**Assignment**
Every line containing "biến" should be identified and copied from the data below.

+---+

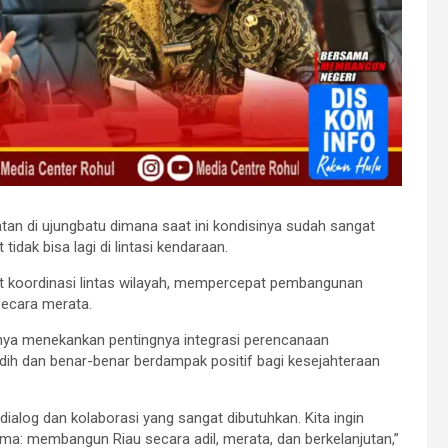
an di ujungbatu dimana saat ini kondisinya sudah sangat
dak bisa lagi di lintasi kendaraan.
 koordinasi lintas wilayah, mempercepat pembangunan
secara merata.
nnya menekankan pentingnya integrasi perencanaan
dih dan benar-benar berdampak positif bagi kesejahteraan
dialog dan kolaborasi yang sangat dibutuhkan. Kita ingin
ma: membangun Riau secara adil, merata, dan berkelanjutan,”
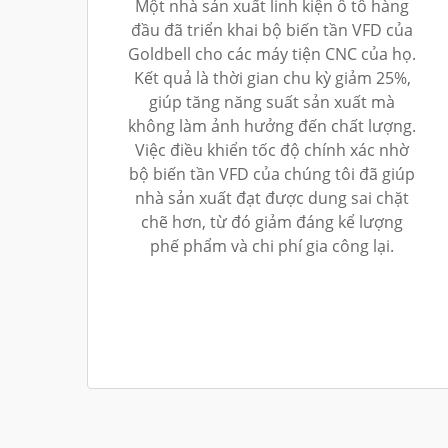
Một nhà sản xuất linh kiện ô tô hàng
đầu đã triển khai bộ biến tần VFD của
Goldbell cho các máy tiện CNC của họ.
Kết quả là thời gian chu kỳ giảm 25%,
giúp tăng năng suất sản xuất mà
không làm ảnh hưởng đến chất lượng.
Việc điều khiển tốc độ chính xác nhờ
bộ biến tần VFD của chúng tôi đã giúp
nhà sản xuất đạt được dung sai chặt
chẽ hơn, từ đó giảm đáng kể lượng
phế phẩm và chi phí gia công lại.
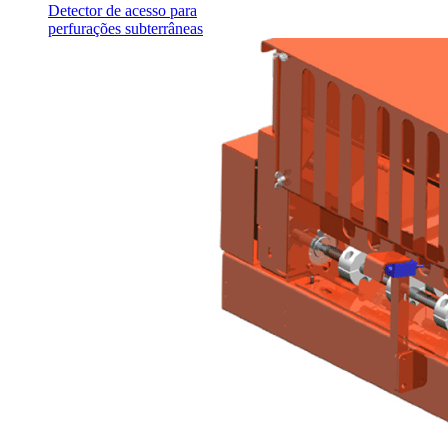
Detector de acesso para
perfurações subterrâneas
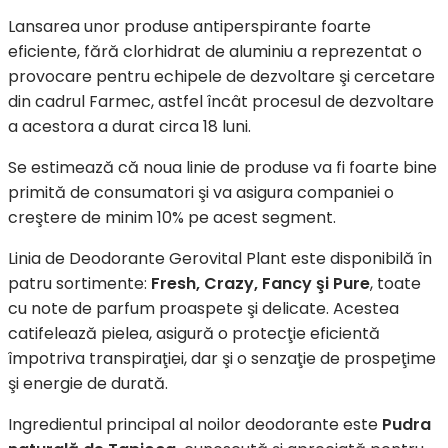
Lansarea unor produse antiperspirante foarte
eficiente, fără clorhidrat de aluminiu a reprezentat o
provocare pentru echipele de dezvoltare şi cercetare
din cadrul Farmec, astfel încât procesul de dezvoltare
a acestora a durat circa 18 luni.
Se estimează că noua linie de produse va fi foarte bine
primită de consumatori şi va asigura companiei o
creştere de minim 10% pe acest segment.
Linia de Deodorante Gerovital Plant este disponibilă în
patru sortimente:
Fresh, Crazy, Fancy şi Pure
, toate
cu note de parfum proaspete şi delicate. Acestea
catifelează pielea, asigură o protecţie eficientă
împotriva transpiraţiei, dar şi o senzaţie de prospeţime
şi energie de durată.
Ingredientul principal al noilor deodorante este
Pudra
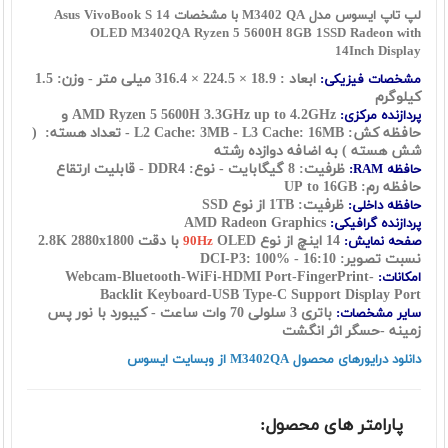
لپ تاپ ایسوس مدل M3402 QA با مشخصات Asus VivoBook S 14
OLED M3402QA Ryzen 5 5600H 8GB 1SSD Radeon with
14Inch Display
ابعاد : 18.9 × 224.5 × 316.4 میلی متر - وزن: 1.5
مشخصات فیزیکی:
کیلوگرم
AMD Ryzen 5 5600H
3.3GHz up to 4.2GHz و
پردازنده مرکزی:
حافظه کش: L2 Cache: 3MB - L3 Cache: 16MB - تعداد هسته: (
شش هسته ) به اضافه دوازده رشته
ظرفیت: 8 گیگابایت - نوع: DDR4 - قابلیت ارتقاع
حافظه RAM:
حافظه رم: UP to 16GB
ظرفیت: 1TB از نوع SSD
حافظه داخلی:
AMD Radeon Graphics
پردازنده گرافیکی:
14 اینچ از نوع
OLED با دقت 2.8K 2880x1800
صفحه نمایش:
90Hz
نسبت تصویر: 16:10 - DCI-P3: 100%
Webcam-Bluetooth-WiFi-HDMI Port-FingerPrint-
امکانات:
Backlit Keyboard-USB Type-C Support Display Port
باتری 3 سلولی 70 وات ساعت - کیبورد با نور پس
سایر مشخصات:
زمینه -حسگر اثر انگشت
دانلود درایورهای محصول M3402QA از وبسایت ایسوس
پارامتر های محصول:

+---+

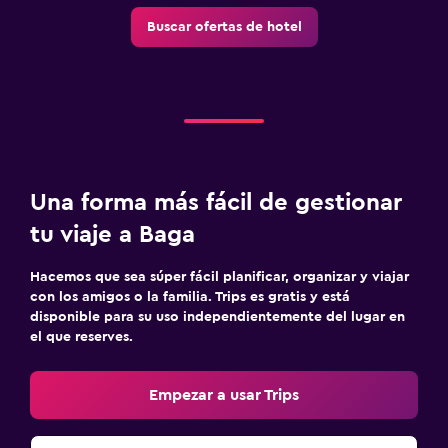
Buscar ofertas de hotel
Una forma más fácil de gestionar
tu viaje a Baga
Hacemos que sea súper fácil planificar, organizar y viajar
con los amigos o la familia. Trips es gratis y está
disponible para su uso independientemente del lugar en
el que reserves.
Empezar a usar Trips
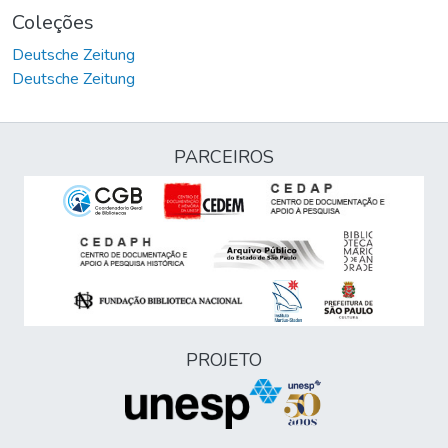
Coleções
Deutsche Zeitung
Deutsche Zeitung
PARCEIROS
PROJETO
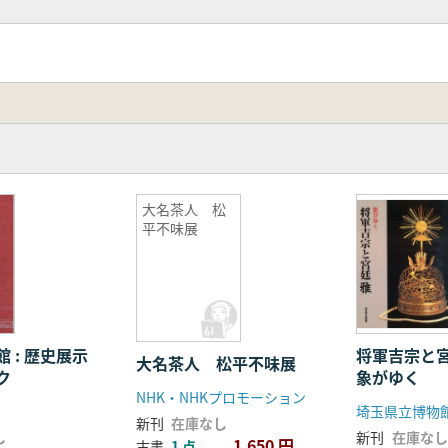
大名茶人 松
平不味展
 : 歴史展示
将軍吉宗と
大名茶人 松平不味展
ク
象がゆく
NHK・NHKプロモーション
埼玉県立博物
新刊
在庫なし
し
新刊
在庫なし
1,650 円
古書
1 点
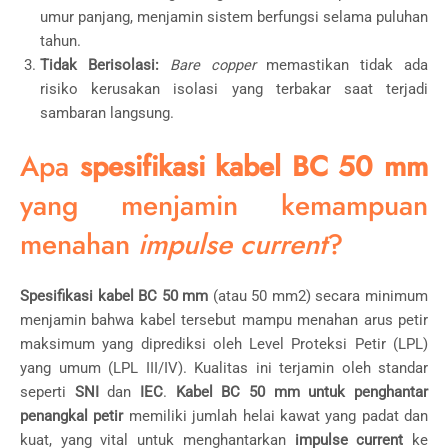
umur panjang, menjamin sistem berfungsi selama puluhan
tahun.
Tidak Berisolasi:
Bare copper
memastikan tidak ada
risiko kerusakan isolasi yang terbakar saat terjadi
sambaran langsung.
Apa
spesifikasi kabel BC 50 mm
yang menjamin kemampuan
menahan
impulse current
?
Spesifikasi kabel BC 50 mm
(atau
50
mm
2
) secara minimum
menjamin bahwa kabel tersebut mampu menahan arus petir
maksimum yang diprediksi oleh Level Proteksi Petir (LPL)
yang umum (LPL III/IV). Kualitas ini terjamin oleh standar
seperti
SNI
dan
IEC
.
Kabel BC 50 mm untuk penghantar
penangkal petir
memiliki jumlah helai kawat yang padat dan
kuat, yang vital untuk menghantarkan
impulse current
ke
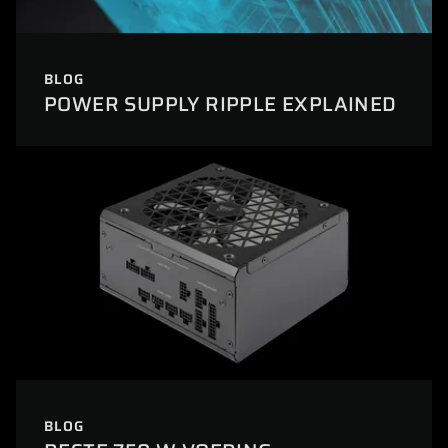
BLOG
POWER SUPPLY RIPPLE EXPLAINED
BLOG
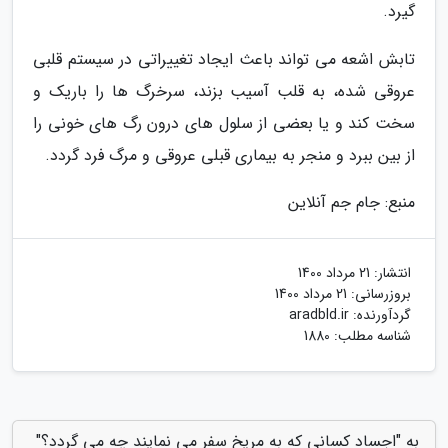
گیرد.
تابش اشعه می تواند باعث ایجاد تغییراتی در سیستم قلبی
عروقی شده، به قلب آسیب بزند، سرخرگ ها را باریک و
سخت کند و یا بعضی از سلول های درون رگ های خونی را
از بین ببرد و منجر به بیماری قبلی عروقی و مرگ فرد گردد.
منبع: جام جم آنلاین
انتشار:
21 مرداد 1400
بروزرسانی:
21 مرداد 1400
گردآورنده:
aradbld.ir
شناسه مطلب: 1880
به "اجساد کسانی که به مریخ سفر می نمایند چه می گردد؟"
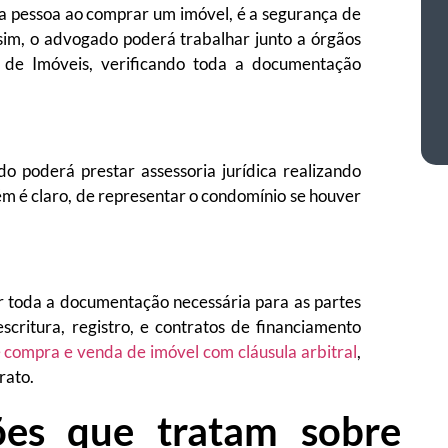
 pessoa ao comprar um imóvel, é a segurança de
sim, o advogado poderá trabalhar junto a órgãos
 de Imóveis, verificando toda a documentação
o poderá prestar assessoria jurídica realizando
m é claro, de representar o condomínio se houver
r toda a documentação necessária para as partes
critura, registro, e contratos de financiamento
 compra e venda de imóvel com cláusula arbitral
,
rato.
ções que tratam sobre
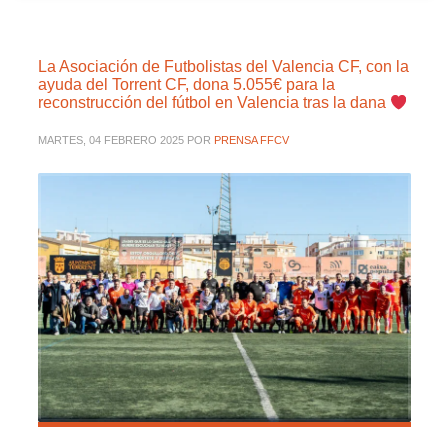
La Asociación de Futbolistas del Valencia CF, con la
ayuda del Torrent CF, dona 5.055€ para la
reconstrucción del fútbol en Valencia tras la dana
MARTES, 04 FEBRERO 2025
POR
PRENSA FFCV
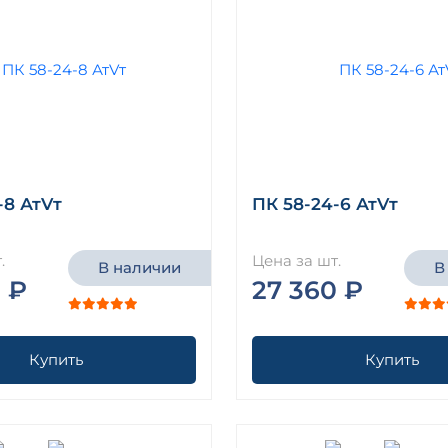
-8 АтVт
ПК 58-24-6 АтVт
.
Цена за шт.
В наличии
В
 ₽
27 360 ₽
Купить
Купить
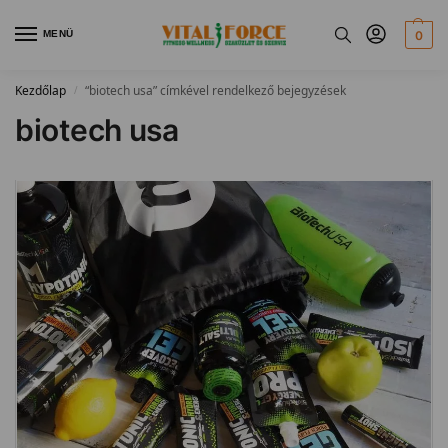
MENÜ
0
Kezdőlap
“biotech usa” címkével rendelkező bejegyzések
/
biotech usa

+---+

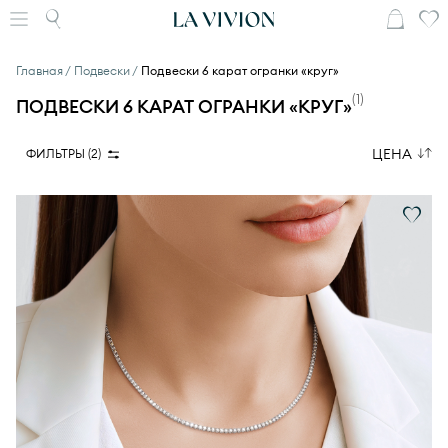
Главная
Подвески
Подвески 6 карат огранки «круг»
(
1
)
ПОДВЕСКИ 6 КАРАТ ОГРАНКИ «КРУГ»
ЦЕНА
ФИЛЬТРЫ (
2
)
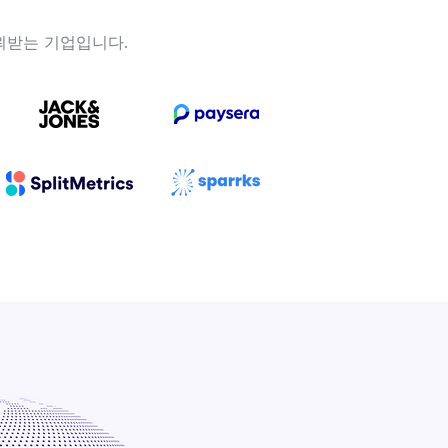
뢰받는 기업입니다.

+---+

**Answer section**
đầu đã triển khai bộ biến tần VFD của
bộ biến tần VFD của chúng tôi đã giúp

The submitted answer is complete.